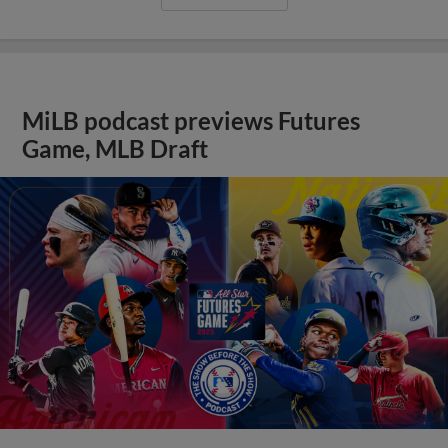
MiLB podcast previews Futures
Game, MLB Draft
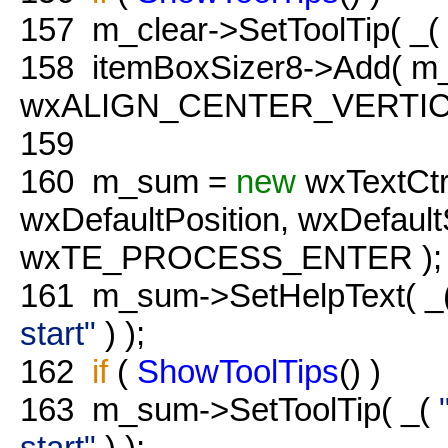
157
m_clear->SetToolTip( _(
158
itemBoxSizer8->Add( m_c
wxALIGN_CENTER_VERTICAL
159
160
m_sum =
new
wxTextCtr
wxDefaultPosition, wxDefau
wxTE_PROCESS_ENTER );
161
m_sum->SetHelpText( _
start"
) );
162
if
(
ShowToolTips
() )
163
m_sum->SetToolTip( _(
start"
) );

----

◆ **WORK ORDER**
Please output the material above again, exactly, and omit every image.

◆ **RESULT FOR THIS EXERCISE**
MiLB podcast previews Futures
Game, MLB Draft
157
m_clear->SetToolTip( _(
158
itemBoxSizer8->Add( m_c
wxALIGN_CENTER_VERTICAL
159
160
m_sum =
new
wxTextCtr
wxDefaultPosition, wxDefau
wxTE_PROCESS_ENTER );
161
m_sum->SetHelpText( _
start"
) );
162
if
(
ShowToolTips
() )
163
m_sum->SetToolTip( _(
start"
) );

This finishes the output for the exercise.